Avenging Spider-Man #11: Beauty In Words Only

A wonderful story about the relationship between Peter Parker and his Aunt May is torpedoed by its dreadful artwork.

Iann Robinsonby Iann Robinson

Avenging Spider-Man #11

I’m so pissed. I’m so frickin’ angry I could spit. If I figured I could get away it with it, I’d start slapping Marvel editors right and left. What has raised my ire? What evil force has driven me to such depths of hatred? Avenging Spider-Man #11, that’s what has brought all this to pass. Is the story awful? Is the dialog bad? Does the idea suck? What could be the reason for such an outpouring of complete bitterness?

First, let me tell you what it isn’t. This is not at all about writer Zeb Wells story, because that story is wonderful. There’s no action, no super villain, no malevolent evil that requires Spider-Man’s due attention. Instead, Wells gives us a gorgeously crafted tale that pays tribute to Ben Parker, the man who gave Peter the strong platform by which he would grow to become one of the greatest heroes in the history of the comic book medium. Avenging Spider-Man #11 focuses on the current relationship between Aunt May and Peter Parker by having them revisit the past. The two meet at Ben’s grave and, through some of the best dialog I’ve read this year, take an unsentimental look at Ben Parker and themselves.

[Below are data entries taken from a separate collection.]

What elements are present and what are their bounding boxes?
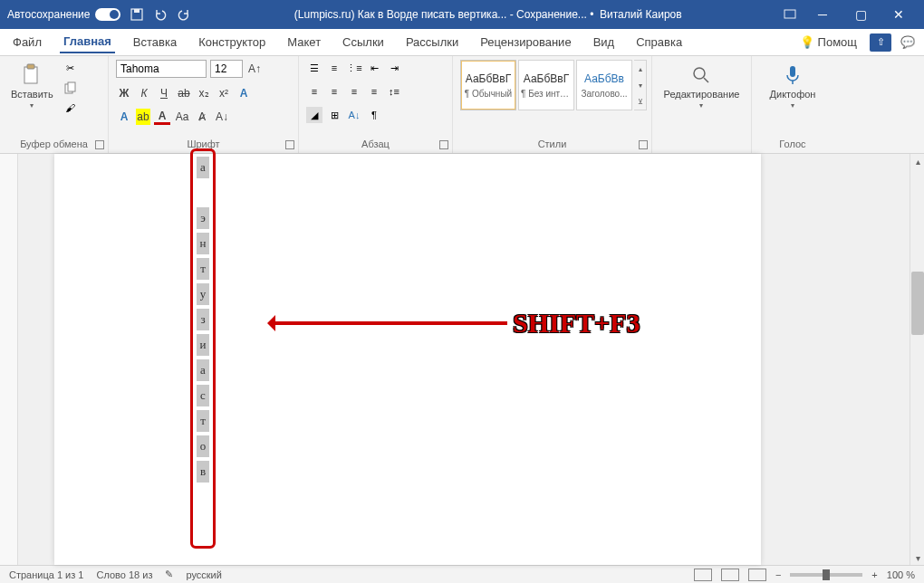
- word-count[interactable]: Слово 18 из: [96, 569, 152, 580]
- undo-icon[interactable]: [153, 7, 168, 22]
- vertical-scrollbar[interactable]: ▴ ▾: [910, 154, 924, 565]
- align-center-icon[interactable]: ≡: [326, 83, 342, 100]
- font-name-combo[interactable]: Tahoma: [116, 60, 207, 78]
- style-heading1[interactable]: АаБбВв Заголово...: [576, 60, 632, 110]
- share-button[interactable]: ⇧: [870, 33, 891, 52]
- scroll-up-icon[interactable]: ▴: [910, 154, 924, 168]
- char[interactable]: в: [197, 461, 209, 483]
- zoom-slider[interactable]: [790, 573, 862, 577]
- decrease-indent-icon[interactable]: ⇤: [366, 60, 382, 76]
- tab-file[interactable]: Файл: [9, 32, 45, 53]
- char[interactable]: и: [197, 334, 209, 356]
- font-dialog-launcher[interactable]: [285, 140, 294, 149]
- char[interactable]: э: [197, 207, 209, 229]
- spellcheck-icon[interactable]: ✎: [165, 569, 173, 580]
- char[interactable]: у: [197, 283, 209, 305]
- char[interactable]: а: [197, 157, 209, 178]
- multilevel-icon[interactable]: ⋮≡: [346, 60, 362, 76]
- justify-icon[interactable]: ≡: [366, 83, 382, 100]
- char[interactable]: с: [197, 385, 209, 406]
- highlight-icon[interactable]: ab: [136, 109, 150, 125]
- tab-design[interactable]: Конструктор: [195, 32, 269, 53]
- shrink-font-icon[interactable]: A↓: [214, 109, 230, 125]
- numbering-icon[interactable]: ≡: [326, 60, 342, 76]
- paste-button[interactable]: Вставить ▾: [7, 60, 57, 113]
- line-spacing-icon[interactable]: ↕≡: [386, 83, 402, 100]
- tab-insert[interactable]: Вставка: [130, 32, 180, 53]
- vertical-ruler[interactable]: [0, 154, 18, 565]
- show-marks-icon[interactable]: ¶: [366, 107, 382, 123]
- strike-button[interactable]: ab: [176, 85, 192, 101]
- clear-format-icon[interactable]: A̷: [194, 109, 210, 125]
- char[interactable]: [197, 182, 209, 204]
- minimize-button[interactable]: ─: [804, 0, 841, 29]
- scrollbar-thumb[interactable]: [911, 272, 924, 335]
- document-area: а э н т у з и а с т о в SHIFT+F3 ▴ ▾: [0, 154, 924, 565]
- gallery-down-icon[interactable]: ▾: [634, 77, 646, 93]
- borders-icon[interactable]: ⊞: [326, 107, 342, 123]
- language-indicator[interactable]: русский: [186, 569, 221, 580]
- redo-icon[interactable]: [177, 7, 191, 22]
- close-button[interactable]: ✕: [881, 0, 917, 29]
- tab-references[interactable]: Ссылки: [339, 32, 388, 53]
- view-read-icon[interactable]: [694, 569, 712, 581]
- char[interactable]: т: [197, 410, 209, 432]
- zoom-level[interactable]: 100 %: [887, 569, 915, 580]
- view-web-icon[interactable]: [748, 569, 766, 581]
- tab-layout[interactable]: Макет: [284, 32, 324, 53]
- scroll-down-icon[interactable]: ▾: [910, 550, 924, 565]
- save-icon[interactable]: [130, 7, 144, 22]
- char[interactable]: а: [197, 359, 209, 381]
- dictate-button[interactable]: Диктофон ▾: [766, 60, 820, 113]
- document-page[interactable]: а э н т у з и а с т о в SHIFT+F3: [54, 154, 761, 565]
- grow-font-icon[interactable]: A↑: [246, 61, 263, 77]
- copy-icon[interactable]: [63, 80, 79, 96]
- text-effects-icon[interactable]: A: [236, 85, 252, 101]
- align-right-icon[interactable]: ≡: [346, 83, 362, 100]
- styles-dialog-launcher[interactable]: [639, 140, 648, 149]
- gallery-more-icon[interactable]: ⊻: [634, 93, 646, 110]
- style-no-spacing[interactable]: АаБбВвГ ¶ Без инте...: [518, 60, 574, 110]
- page-indicator[interactable]: Страница 1 из 1: [9, 569, 83, 580]
- group-voice: Диктофон ▾ Голос: [752, 56, 833, 153]
- char[interactable]: т: [197, 258, 209, 280]
- font-color2-icon[interactable]: A: [154, 109, 170, 125]
- comments-icon[interactable]: 💬: [900, 35, 915, 50]
- tab-help[interactable]: Справка: [632, 32, 686, 53]
- cut-icon[interactable]: ✂: [63, 60, 79, 76]
- view-print-icon[interactable]: [721, 569, 739, 581]
- italic-button[interactable]: К: [136, 85, 152, 101]
- format-painter-icon[interactable]: 🖌: [63, 100, 79, 116]
- change-case-icon[interactable]: Aa: [174, 109, 190, 125]
- tab-mailings[interactable]: Рассылки: [402, 32, 462, 53]
- align-left-icon[interactable]: ≡: [306, 83, 322, 100]
- maximize-button[interactable]: ▢: [842, 0, 879, 29]
- tab-home[interactable]: Главная: [60, 31, 115, 53]
- char[interactable]: з: [197, 309, 209, 330]
- ribbon-display-icon[interactable]: [783, 7, 797, 22]
- find-button[interactable]: Редактирование ▾: [660, 60, 744, 113]
- shading-icon[interactable]: ◢: [306, 107, 322, 123]
- autosave-toggle[interactable]: Автосохранение: [7, 8, 120, 21]
- style-normal[interactable]: АаБбВвГ ¶ Обычный: [460, 60, 516, 110]
- char[interactable]: о: [197, 435, 209, 457]
- tab-review[interactable]: Рецензирование: [476, 32, 574, 53]
- superscript-button[interactable]: x²: [216, 85, 232, 101]
- zoom-out-icon[interactable]: −: [775, 569, 781, 580]
- font-color-icon[interactable]: A: [116, 109, 132, 125]
- window-controls: ─ ▢ ✕: [804, 0, 917, 29]
- zoom-in-icon[interactable]: +: [871, 569, 877, 580]
- font-size-combo[interactable]: 12: [210, 60, 243, 78]
- subscript-button[interactable]: x₂: [196, 85, 212, 101]
- tab-assist[interactable]: 💡 Помощ: [796, 32, 861, 53]
- char[interactable]: н: [197, 233, 209, 254]
- gallery-up-icon[interactable]: ▴: [634, 61, 646, 77]
- sort-icon[interactable]: A↓: [346, 107, 362, 123]
- paragraph-dialog-launcher[interactable]: [439, 140, 448, 149]
- clipboard-dialog-launcher[interactable]: [95, 140, 104, 149]
- underline-button[interactable]: Ч: [156, 85, 172, 101]
- bullets-icon[interactable]: ☰: [306, 60, 322, 76]
- bold-button[interactable]: Ж: [116, 85, 132, 101]
- tab-view[interactable]: Вид: [590, 32, 619, 53]
- increase-indent-icon[interactable]: ⇥: [386, 60, 402, 76]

I absolutely adore what Zeb Wells does here. He doesn’t milk the issue, nor does he turn it into an issue that seems forced on us because of Spider-Man’s big 50th anniversary. Instead, Wells allows May and Peter to meet as two adults, something we haven’t seen much of in past Spider-Man books. May was always the ultimate damsel in distress or the doting aunt or the one thing that could be sure to raise Peter’s anger levels if threatened.

Amazing Spider-Man writer Dan Slott has gone through great pains to mature their relationship and Zeb Wells continues that. We learn about Ben and even learn about May and Peter and how the night Ben Parker died would shape their relationship. It’s absolutely beautiful work. That brings us to the bitch slap from Marvel, the thing that crashes and burns this beautiful book.

The Art.

Who in the holy fuck decided to give such a rich and emotional book to hack artist Steve Dillon? Yeah, yeah Preacher fans, you heard me. Steve Dillon is a one trick pony that can draw maybe four different types of people. I hated his work in Preacher, I hated it in Punisher Max and I really hate it in Avenging Spider-Man #11. The proof of my disdain is in the proverbial pudding. Why does Peter Parker look like Preacher? Why does Aunt May look like the old bald villain from Preacher with a wig on. Why does everybody look the same? Why are the backgrounds all so boring? In short, why let Steve Dillon touch anything other than a coloring book?

To make matters worse, there is a glorious cover from artists Chris Samnee and Javier Rodriguez. The cover is a perfect nod to the old school look of Peter and May. It’s like Norman Rockwell painting for comics. A single, sweet moment that will flood Spider-Man lovers with so many memories. Then to crack open the book and see Dillon’s one-note collage of mediocrity is heartbreaking. Some people have Rob Liefeld to hate, I have Steve Dillon.

Avenging Spider-Man #11 is one of the best-written issues of 2012, and it was handed over to an artist that is completely substandard. So heartbreaking.